The longer the strike continues the more urgent it is that steps are taken to ensure that basic essential supplies, especially food, water and fuel, are available, at reasonable prices to the masses. Immediate measures have to be taken to ensure supplies are fairly distributed. Action Committees, in co-ordination with other popular bodies, must co-ordinate this. Steps must be taken to prevent profiteering.

Steps must be taken to appeal to the ranks of the police and armed forces to support this struggle, as they are affected by the price rises and their pay should also rise.

Labour’s potential

This strike has once again shown the tremendous power of working people once they decide to act. Labour has the strength to stop Nigeria, and it is time that Labour chases away the looters and thieves, like Yar’Adua, and all the corrupt PDP, ANPP, AC leaders [of pro-capitalist parties], starts to run the country in interests of working people and the poor.

This means replacing this unrepresentative government of looters and thieves by a Provisional Revolutionary Government (PRG), made up of elected representatives of workers, technocrats, and poor peasants and youths to form government at national and state levels. Immediate steps must be taken to establish workers’ and popular control over Nigeria’s resources, to stop looting [of Nigeria’s resources] and to ensure they are used in the masses’ interests.
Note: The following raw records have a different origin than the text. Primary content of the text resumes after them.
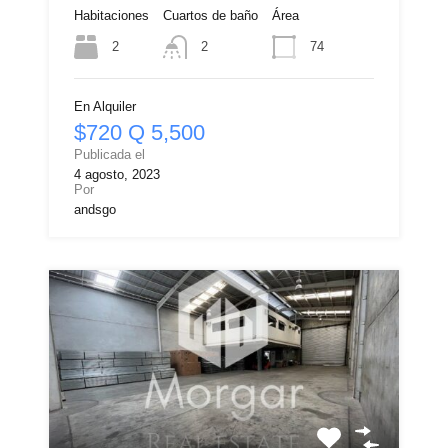
Habitaciones
Cuartos de baño
Área
2
74
2
En Alquiler
$720 Q 5,500
Publicada el
4 agosto, 2023
Por
andsgo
Such a government could take immediate action against the [rich elite] looters and start to improve the masses’ living standards in both urban and rural areas.

For us in the DSM, this proposal is democratic. The workers, technocrats, poor peasants and youth formations are there already and Action Committees can involve wider numbers of working people. These bodies should elect among themselves those who will provisionally run the affairs of the country. Such bodies should organize truly democratic elections to a national body, i.e. a national meeting of the Action Committees or a Sovereign National Conference, dominated by the ordinary working masses in all fields of life that would confirm the assumption of power by a workers’ and poor peasants’ government.

If this does not happen Nigeria faces a further decline into greater poverty and brutality.

Imperative of social transformation

As always, the DSM (Democratic Socialist Movement) is fully committed to the total realisation of all the goals of the current struggle. Our members have been involved in the preparation and organisation of the current struggle, up till this moment. However, we will continue to drive home the point that unless the current self-serving, unjust capitalist system is replaced with a workers and poor peasants’ government, where the commanding heights of the economy, including banks and financial institutions, are commonly owned and democratically run by the working people themselves, primarily for the purpose of meeting the economic and political needs of the working masses and the poor, in general, any gain(s) made from the current struggle will, sooner than later, be claimed back by the greedy capitalist ruling elite, ten fold.